In the logic of the poem, the poet needs these mythologized beasts for his conclusion because they crown his argument that there are things in nature beyond human ken and absolutely beyond any hope of human domination. The Psalmist, in a splendid celebration of man’s supreme place in a cosmic hierarchy, wrote: “You make him rule over the work of Your hands. / All things You set under his feet.” (Psalm 8:7) Tellingly, Job the sufferer quotes another line from this same psalm — “What is man that You should note him?” — but bitterly reverses its meaning to say, what is miserable man that You constantly scrutinize him to persecute him? Here, in the climax of God’s speech to Job, the idea that man exerts dominion over all things is powerfully opposed.

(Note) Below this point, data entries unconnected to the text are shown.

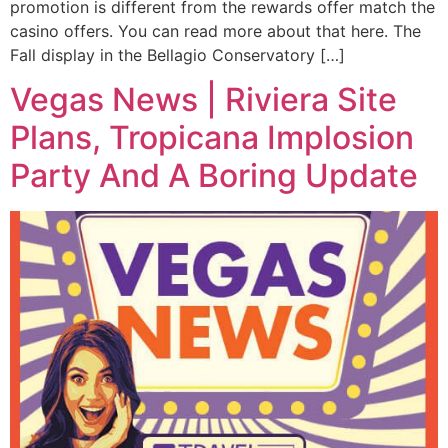
promotion is different from the rewards offer match the
casino offers. You can read more about that here. The
Fall display in the Bellagio Conservatory […]
Vegas News | Riviera Site
Plans, Tropicana Implosion
Party And A Boring Update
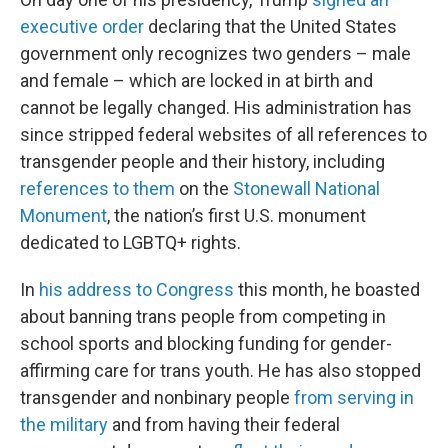
executive order
declaring that the United States
government only recognizes two genders – male
and female – which are locked in at birth and
cannot be legally changed. His administration has
since stripped federal websites of all references to
transgender people and their history, including
references to them
on the
Stonewall National
Monument
, the nation’s first U.S. monument
dedicated to LGBTQ+ rights.
In
his address to Congress
this month, he boasted
about banning trans people from competing in
school sports and blocking funding for gender-
affirming care for trans youth. He has also stopped
transgender and nonbinary people
from serving in
the military
and from having their federal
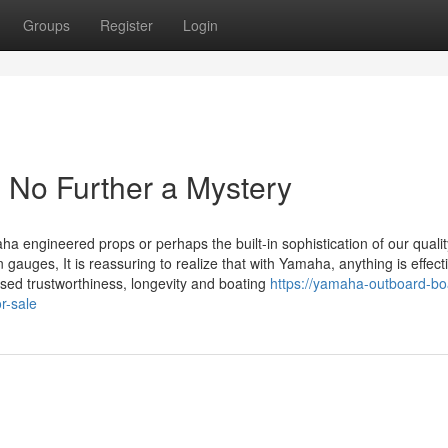
Groups
Register
Login
No Further a Mystery
ha engineered props or perhaps the built-in sophistication of our qualit
n gauges, It is reassuring to realize that with Yamaha, anything is effect
sed trustworthiness, longevity and boating
https://yamaha-outboard-bo
r-sale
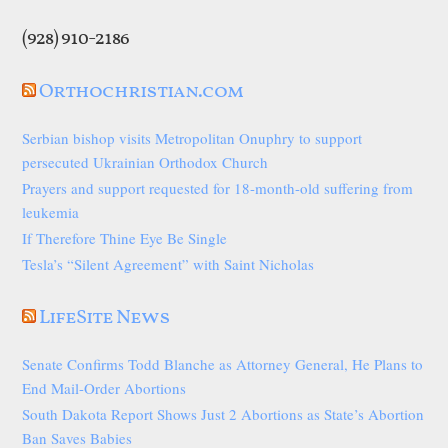
(928) 910-2186
Orthochristian.com
Serbian bishop visits Metropolitan Onuphry to support
persecuted Ukrainian Orthodox Church
Prayers and support requested for 18-month-old suffering from
leukemia
If Therefore Thine Eye Be Single
Tesla’s “Silent Agreement” with Saint Nicholas
LifeSite News
Senate Confirms Todd Blanche as Attorney General, He Plans to
End Mail-Order Abortions
South Dakota Report Shows Just 2 Abortions as State’s Abortion
Ban Saves Babies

The writer responsible for this extraordinary book was not only a very bold poet, among other things coining imagery, as we have seen, that would not have occurred to any other poet in ancient Israel, but also a very bold thinker, not hesitating to challenge some of the essential ideas long cherished in the Hebrew tradition. The boldness of the poetry is a necessary vehicle for the boldness of the thought. Poetry of the first order of originality is a way of enabling us to see the world with fresh eyes. It is worth going back to a notion promulgated by the Russian Formalists a century ago, that what literature in general does is to shake us out of what had become complacent, unseeing perception through what they called “defamiliarization,” thereby bringing us back to the realities we had ceased to experience, making us feel anew the stoniness of the stone.
The poetry of the Voice from the Whirlwind does this on a philosophical level, serving, I would say, as the Bible’s ultimate defamiliarizer. As countless readers have complained, it does not really provide an answer for the dilemma of unwarranted suffering under a supposedly just God. But that dilemma has no real answer. There is no way of explaining why an innocent child should die of cancer or a benevolent woman perish in a fire with all her family. What the poetry does manage to do is carry us away in its sweep, in the brilliance of its riveting and sometimes startling imagery, occasion us to see the world freshly, prod us to let go of our habitual notions of man as the master of nature and the measure of all things, and realize that contradiction and anomaly and even violence are at the heart of reality — in sum, to accept the limitations of human imagination. We need to take in the power of the poetry in order to have a full sense of the originality of the thought.